Intermittent streams
According to information from the National Hydrology Dataset,
about 60 percent of the nation's streams are nonpermanent. In arid
Western states like Arizona, Utah and New Mexico, between 80 and 95
percent of streams do not flow year-round.
In New Mexico, for example, 99,000 miles of streams — about 92
percent — are nonperennial, according to the New Mexico Environment
Department's Surface Water Quality Bureau. Furthermore, 20 percent of
the state is covered by closed basins, which means they are
hydrologically isolated and not connected to a navigable waterway.
Since few New Mexico waterways meet the court's narrow
definition of a "navigable" waterway, much of the state's surface water
would be unprotected under the Clean Water Act, said New Mexico
Environment Department Secretary Ron Curry.
"As the man charged by Governor Richardson with protecting New
Mexico's limited water supply from pollution, I can tell you that
basing the decision on what water deserves to be clean on whether you
can float a boat on it is an extremely limited view," Curry said during
a hearing before the House Transportation and Infrastructure Committee
July 17. "Quite simply, it's lunacy. There are times during summer
months when you can't even float a boat down the mighty Rio Grande, New
Mexico's main surface water resource."
Leavitt said the state may seek legislation to ensure that it
can adequately protect streams and the state's 700,000 acres of
wetlands.
Western states that do have their own laws governing
protection of waterways appear to be less vulnerable to the effects of
the rulings and recent guidance. In Utah, for instance, the Utah Water
Quality Act defines most waterways as "waters of the state," including
streams, lakes, ponds, marshes, wells, springs, irrigation systems,
drainage systems, and all other bodies or accumulations of water,
surface and underground, natural or artificial, public or private."
Since Utah has been delegated the authority to issue permits
under the Clean Water Act — an authority that has not yet been extended
to New Mexico — it will continue to regulate most waters in the state,
said John Whitehead, assistant director of the Utah Division of Water
Quality.
"It's pretty broad," Whitehead said. "At this point, unless our statute is revised, I think Utah is not dramatically affected."
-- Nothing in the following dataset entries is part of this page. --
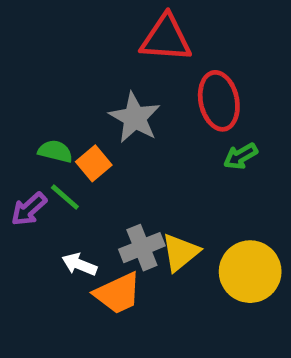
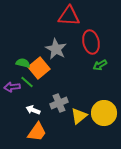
orange square: (94, 163) -> (39, 68), size x1.5
purple arrow: (29, 209) -> (12, 87), turned 35
yellow triangle: (180, 252) -> (79, 116), moved
orange trapezoid: (118, 293) -> (37, 132), moved, turned -30

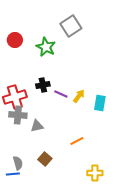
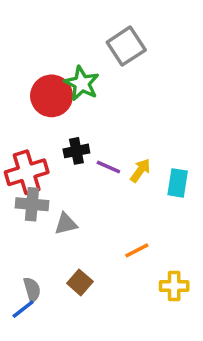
red circle: (15, 40) -> (52, 96), moved, size x1.5
yellow cross: (95, 173) -> (174, 286), moved
blue line: (13, 174) -> (23, 309), turned -32

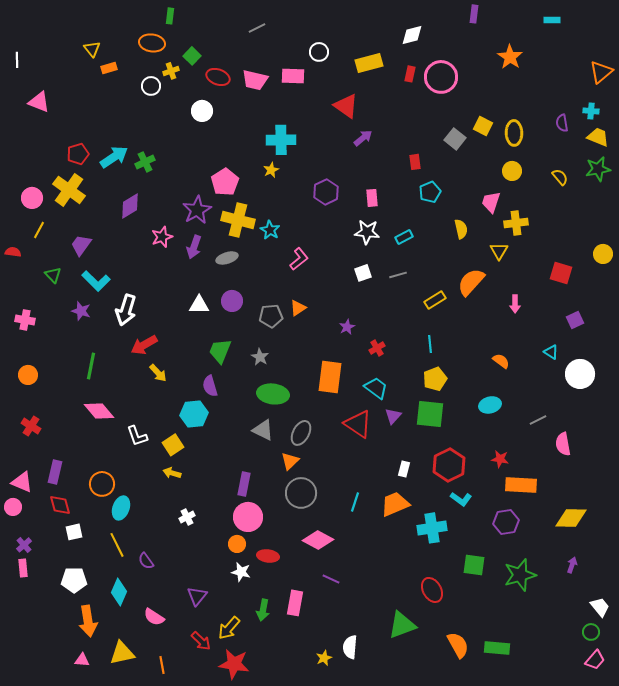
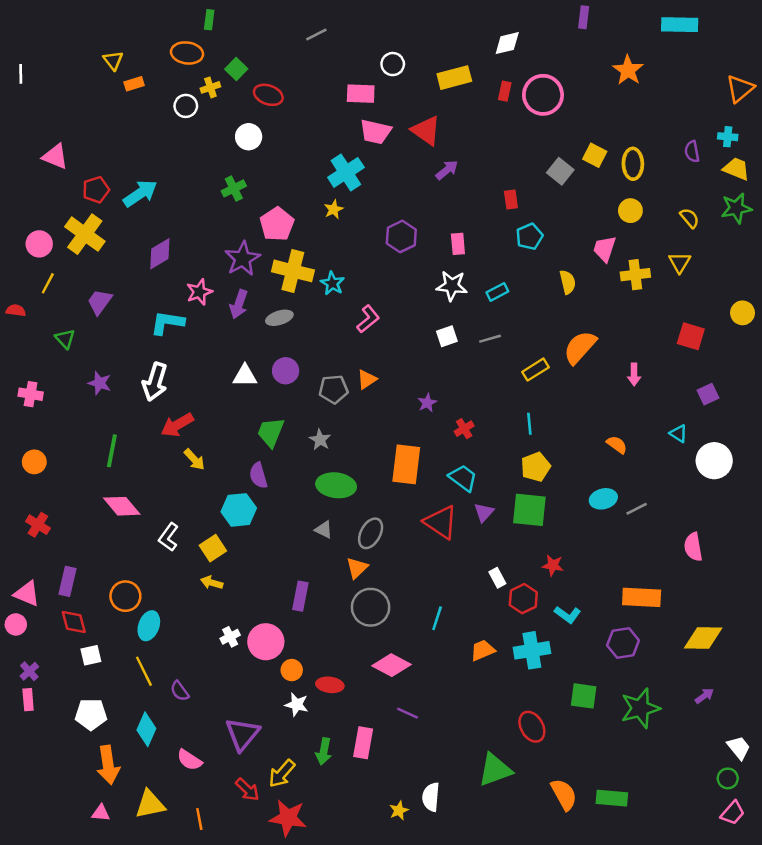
cyan rectangle: (552, 20) -> (680, 25), size x1.8
pink trapezoid: (255, 80) -> (375, 132), moved
pink triangle: (39, 102) -> (55, 156), moved
cyan cross: (281, 140) -> (346, 172), turned -32
green cross: (145, 162) -> (234, 188), moved
yellow triangle: (499, 251) -> (680, 262), moved
cyan L-shape: (96, 281) -> (167, 323), moved, turned 144
gray line: (538, 420) -> (637, 509), moved
gray triangle: (263, 430) -> (324, 530), size x0.7
white L-shape: (137, 436) -> (169, 537), turned 55
red star: (500, 459) -> (553, 565), moved
red hexagon: (449, 465) -> (523, 599), moved, size x0.7
white rectangle: (404, 469) -> (497, 578), turned -42
orange trapezoid: (395, 504) -> (483, 650), moved, size x0.7
pink circle: (248, 517) -> (266, 642), moved
purple arrow: (572, 565) -> (704, 696), turned 35
purple triangle: (197, 596) -> (242, 734), size x1.4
However, under state law, state statutes cannot be more
stringent than federal statutes, and the state Legislature could, in
theory, attempt to restrict the scope of the Utah Water Quality Act to
mirror the Supreme Court's new interpretation of the federal law.
Erik Schlenker-Goodrich, an attorney with the Western
Environmental Law Center, said he finds hope in new legislation now
under consideration in Congress that would restore much of the CWA's
previous reach. The Clean Water Restoration Act, H.R. 2421, seeks to
replace the term "navigable waters of the United States" with "waters
of the United States," which re-establishes the commonly held
understanding of the CWA prior to the Supreme Court rulings, according
to the bill's authors (E&E Daily, July 26).
The legislation also includes a clause that clarifies that
existing CWA exemptions, including those for agriculture, mining and
silviculture, will remain in place.
"This could be resolved at the federal level," Schlenker-Goodrich said.